Blood lipoprotein has been shown to be an important defense factor against the bacterial infection. Lipoprotein is scavenger of bacterial endotoxin (lipopolysaccharide, LPS). However, there is little evidence showing its protective action against the bacterial exotoxin. We have previously demonstrated that cholesterol inactivates Vibrio vulnificus cytolysin (VVC) through oligomerization of the toxin monomer. The aim of the present study was to investigate the relationship between VVC and low-density lipoprotein cholesterol (LDL-C).

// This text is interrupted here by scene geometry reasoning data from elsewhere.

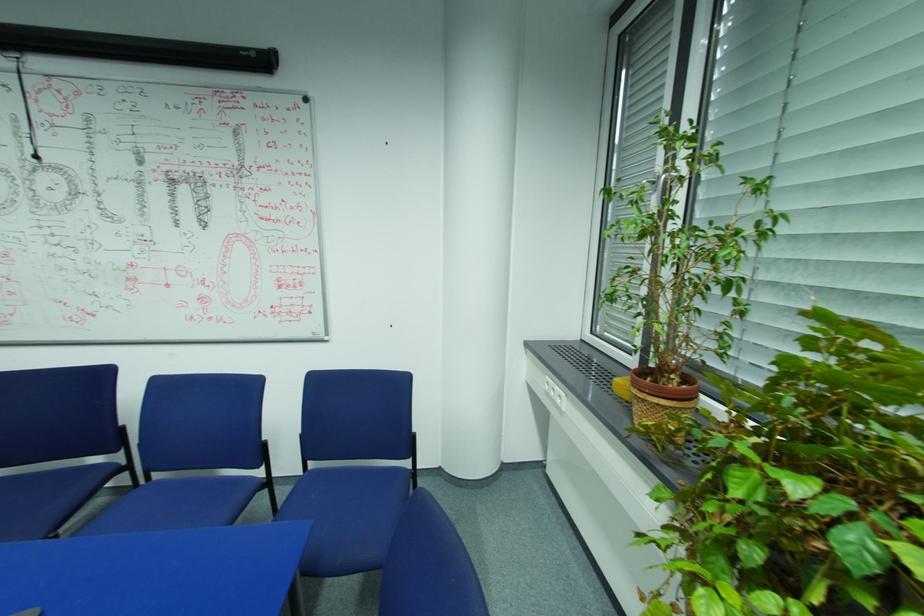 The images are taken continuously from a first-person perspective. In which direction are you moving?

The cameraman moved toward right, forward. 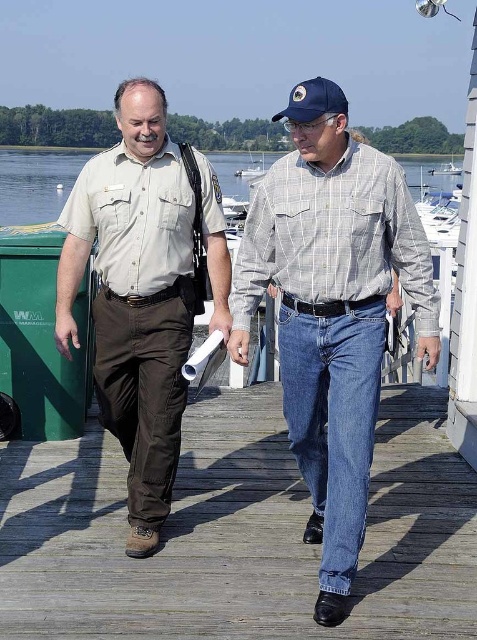 Is point (237, 620) behind point (262, 160)?

No, (237, 620) is closer to viewer.

Who is higher up, wooden at center or white plastic boat at center?

white plastic boat at center is higher up.

I want to click on wooden at center, so click(238, 532).

Is point (323, 211) positioned behind point (145, 323)?

No, it is not.

Can you confirm if gray checkered shirt at center is smaller than khaki uniform shirt at center?

Actually, gray checkered shirt at center might be larger than khaki uniform shirt at center.

The width and height of the screenshot is (477, 640). What are the coordinates of `gray checkered shirt at center` in the screenshot? It's located at (331, 310).

Which of these two, gray checkered shirt at center or clear water at center, stands shorter?

Standing shorter between the two is gray checkered shirt at center.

LDL induced the oligomerization of VVC in a dose-dependent manner. The oligomerization of VVC monomer with LDL was demonstrated by immunoblotting, which exhibited 200-kDa bands corresponding to a tetramer of the native VVC of relative molecular weight of 51,000. Moreover, LDL inactivated hemolytic activity of VVC in a dose-dependent manner, and this response was not changed by the modifications of LDL (heat denaturation of proteins and peroxidation of phospholipids), suggesting that LDL-C is associated with the defense action against VVC. These results suggest that LDL-C inactivates VVC through the induction of toxin oligomerization.